Optima-KV is North Carolina’s first biogas injection project.  The project scope includes aggregating biogas from five individual swine farms, cleaning the gas, and injecting the resultant biogas into the Piedmont Pipeline to supply Duke Energy’s system for the generation of electricity.  The farms involved contain nearly 60,000 pigs, which are expected to produce enough waste to ultimately power the equivalent of about 1000 households on a continuous basis.  Optima-KV took the approach of aggregating the waste from multiple farms to improve the efficiency of the overall process compared to employing five different systems.
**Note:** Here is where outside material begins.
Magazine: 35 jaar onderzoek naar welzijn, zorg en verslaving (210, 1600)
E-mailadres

Mustang Sampling deployed multiple sampling systems and analyzers to allow for the control of Optima K-V’s processes.  Three basic systems were deployed to measure the raw digester gas, the cleaned gas, and finally the gas prior to entering the pipeline.  Each system has unique challenges beginning with wet, acidic gas at the digester requiring hardened materials with filtration and water removal.  It is critical to protect the analyzers used for each measurement at all times, including when the system is not in balance.  In the final stages prior to injection, a gas chromatograph is deployed to measure each component in the gas mixture.  Moisture, carbon dioxide, sulfur, hydrogen sulfide, and oxygen are also continuously monitored within the process.  Assuming the energy value is suitable for the natural gas pipeline, the gas can be injected into the system.